I've worked with a couple of ebay retailers but found their sales staffs were slow to respond and seemingly barely able to complete a written sentence. Yes, they were cheaper but if they are hard to reach when there is profit to be made, how responsive will they be if a problem crops up?
I'll keep updating as the situation develops.


----------



## akjimny (Apr 11, 2011)

Re: 2005 Fleetwood Tioga 31M Transmission Problem

Mike - Is there an Auto Craft Shop on any base near you?  I know almost every base in the states has one, and the staff are willing to help with most any problem.  Of course, you wouldn't get the 12/12 warranty, but it should be cheaper.  And maybe you could look into RV extended warrant insurance to cover any future breakdowns.


----------



## 64347Elvis (Apr 12, 2011)

Re: 2005 Fleetwood Tioga 31M Transmission Problem

Hi Jim,
Our local auto craft shop, just two miles from the truck repair shop, is very helpful but the RV wouldn't even get in the garage there so using the pit is out of the question. The garage is an old WWII or early '50s tank maintenance facility.   
Thanks for the suggestion though.


----------



## 64347Elvis (Apr 16, 2011)

RE: 2005 Fleetwood Tioga 31M Transmission Problem

Latest update - the price has changed. Now Ford wants Euro 5800/$8656 for the transmission delivered. This does not include installation or anything else. I'm forced to look elsewhere. On the bright side, Transmission Exchange of TX has done a wonderful job of providing pre-sale information. They were the ONLY company that requested I check the model plate on the bottom left of the transmission to verify we were discussing the  correct transmission (too many variations on the 5R110W). 
Here is my response to the Ford customer service survey. (Note: OMCS is Overseas Military Car Sales)
"Marjorie sent a nice email but my transmission died, not my goldfish. I've owned over $200,000 worth of Ford products since 1980 and this was the second time in a row that Ford has not stood behind a product. I know my E450 is out of warranty but this type of transmission failure at just 12,000 miles is extremely rare, virtually unheard of. I would have appreciated at least feigned interest from Ford. OMCS also replied that if it isn't under warranty, they can't & won't help. I would have appreciated a visit from a Ford rep (German or otherwise) to check the transmission for defects to help other Ford customers in this possible situation. The only good Ford employee in this debacle is Remo Schubbach, Autohaus Heinz, Mainz, Germany. He's very helpful but can't make up for the outrageous costs to repair this vehicle. Euro 5800 ($8656) for the transmission alone? That is no way to support your military customers, regardless of warranty status.
My 2003 Mustang GT's engine was destroyed (cracked intake manifold) 4 days out of warranty and I received nothing from Ford. That would have been my last Ford but the RV was a truck and I hoped for better. I believe that if Ford cared about their longtime customers they would have at least looked into my situation more than checking the build date for warranty status.
Safe to say, I'm disappointed in Ford's response. I would hoped they'd be at least curious as to how this happened.  I'm not asking for handouts or even discounts but a fair price ($3000) on the transmission would have been appreciated."


----------



## 64347Elvis (May 23, 2011)

Re: 2005 Fleetwood Tioga 31M Transmission Problem

Final Update: We purchased a replacement transmission from The Transmission Exchange Co of Portland, Oregon. They were very helpful (the only company that was), knowledgeable, and were able to ship the transmission in 72 hours. Two weeks later we were back on the road, shifting smoothly. We've put about 300 miles on it without issue. Thanks again for all the help from my fellow RVUSA forum and Spencer at Transmission Exchange. 
The problem with the old tranny is a hole about halfway back on the right /pax side of the transmission. 

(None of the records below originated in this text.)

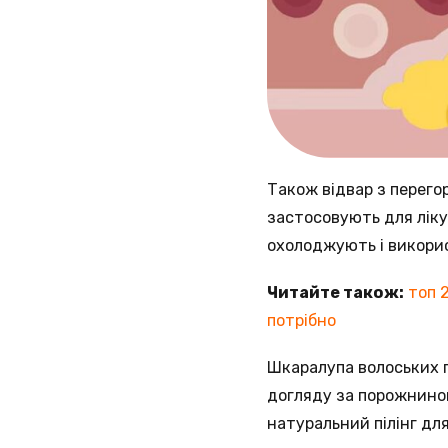
Також відвар з перего
застосовують для ліку
охолоджують і викорис
Читайте також:
топ 
потрібно
Шкаралупа волоських г
догляду за порожниною
натуральний пілінг для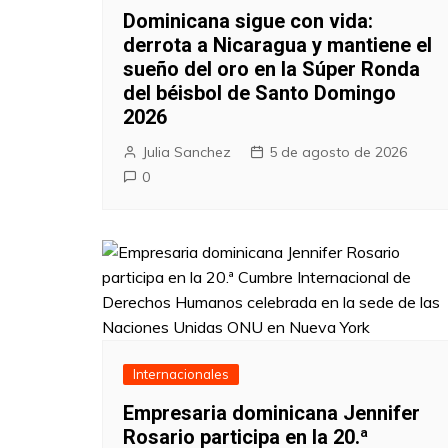
Dominicana sigue con vida:
derrota a Nicaragua y mantiene el
sueño del oro en la Súper Ronda
del béisbol de Santo Domingo
2026
Julia Sanchez
5 de agosto de 2026
0
Internacionales
Empresaria dominicana Jennifer
Rosario participa en la 20.ª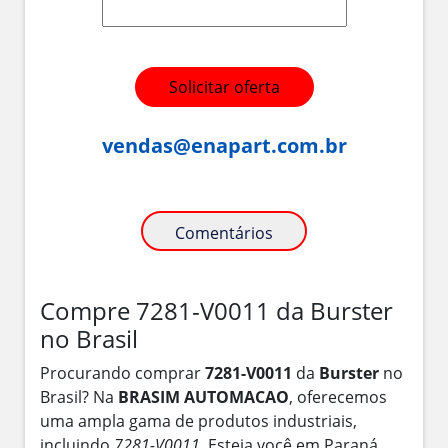
Solicitar oferta
vendas@enapart.com.br
Comentários
Compre 7281-V0011 da Burster
no Brasil
Procurando comprar
7281-V0011
da
Burster
no
Brasil? Na
BRASIM AUTOMACAO
, oferecemos
uma ampla gama de produtos industriais,
incluindo
7281-V0011
. Esteja você em Paraná,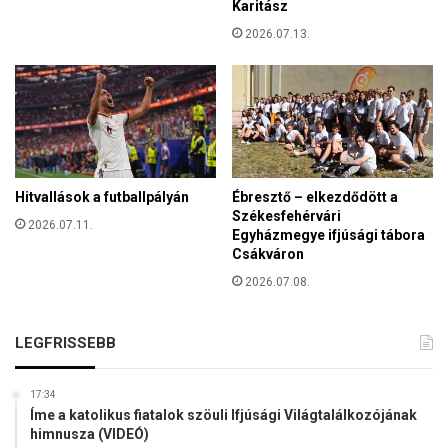
Karitász
ö
á
n
2026.07.13.
l
t
l
é
a
s
m
r
f
e
ő
a
m
z
e
Ö
Hitvallások a futballpályán
Ébresztő – elkezdődött a
l
Székesfehérvári
s
2026.07.11.
l
Egyházmegye ifjúsági tábora
s
e
Csákváron
z
t
h
2026.07.08.
t
a
r
LEGFRISSEBB
a
n
g
17:34
m
Íme a katolikus fiatalok szöuli Ifjúsági Világtalálkozójának
o
himnusza (VIDEÓ)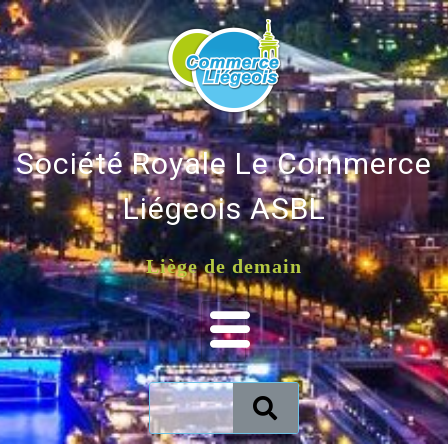
Société Royale Le Commerce
Liégeois ASBL
Liège de demain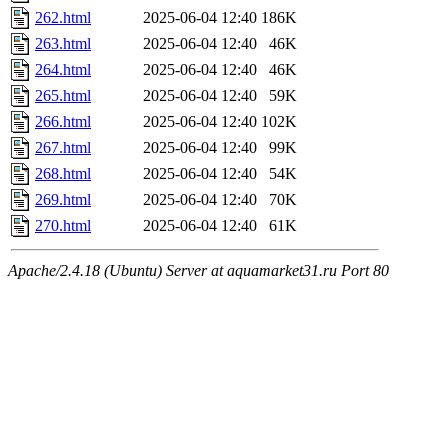
262.html
2025-06-04 12:40
186K
263.html
2025-06-04 12:40
46K
264.html
2025-06-04 12:40
46K
265.html
2025-06-04 12:40
59K
266.html
2025-06-04 12:40
102K
267.html
2025-06-04 12:40
99K
268.html
2025-06-04 12:40
54K
269.html
2025-06-04 12:40
70K
270.html
2025-06-04 12:40
61K
Apache/2.4.18 (Ubuntu) Server at aquamarket31.ru Port 80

If you want pix, please send me your email address. Total cost: $5000. We'd get $700 back for core charge but shipping rate is $725 (no kidding).


----------



## akjimny (May 23, 2011)

Re: 2005 Fleetwood Tioga 31M Transmission Problem

Glad you got it fixed, Mike, and I feel your pain at the price.  Like you said, this is an expensive hobby and looks like I shouldn't be expecting Ford to step up on any repairs. :angry:  :angry:


----------



## 64347Elvis (May 23, 2011)

Re: 2005 Fleetwood Tioga 31M Transmission Problem

Sure thing Jim! Still love RV'ing though -we're heading off to Joan of Arc's birthplace and the citadel at Bitche, France for Memorial Day Weekend. We'll also stopping to pay our respects at US Cemetery at St. Avold on our way back into Germany.  Have a great weekend!


----------